Content starts

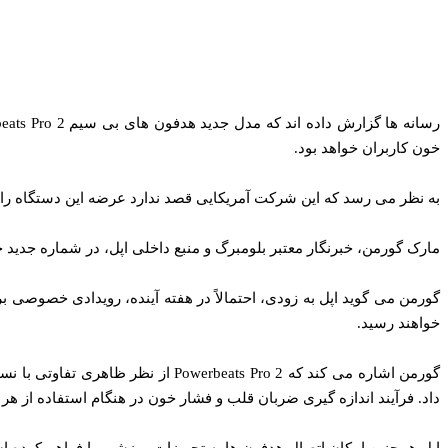
خون کاربران خواهد بود.
به نظر می‌ رسد که این شرکت آمریکایی قصد ندارد عرضه این دستگاه را به
مارک گورمن، خبرنگار معتبر بلومبرگ و منبع داخلی اپل، در شماره جدید خبرنامه هفتگی Power On، اطلاعاتی انحصاری ر
خواهند رسید.
داد. فرآیند اندازه‌ گیری ضربان قلب و فشار خون در هنگام استفاده از ه
اپل همچنین امکان اتصال هدفون‌ ها به تجهیزات ورزشی را فراهم کرده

Content ends

- [TASK ITEM]: Every entry must be written out exactly, with all pictures left out.

- [RESULT OF THE EXERCISE]:
خون کاربران خواهد بود.
به نظر می‌ رسد که این شرکت آمریکایی قصد ندارد عرضه این دستگاه را به
مارک گورمن، خبرنگار معتبر بلومبرگ و منبع داخلی اپل، در شماره جدید خبرنامه هفتگی Power On، اطلاعاتی انحصاری ر
خواهند رسید.
داد. فرآیند اندازه‌ گیری ضربان قلب و فشار خون در هنگام استفاده از ه
اپل همچنین امکان اتصال هدفون‌ ها به تجهیزات ورزشی را فراهم کرده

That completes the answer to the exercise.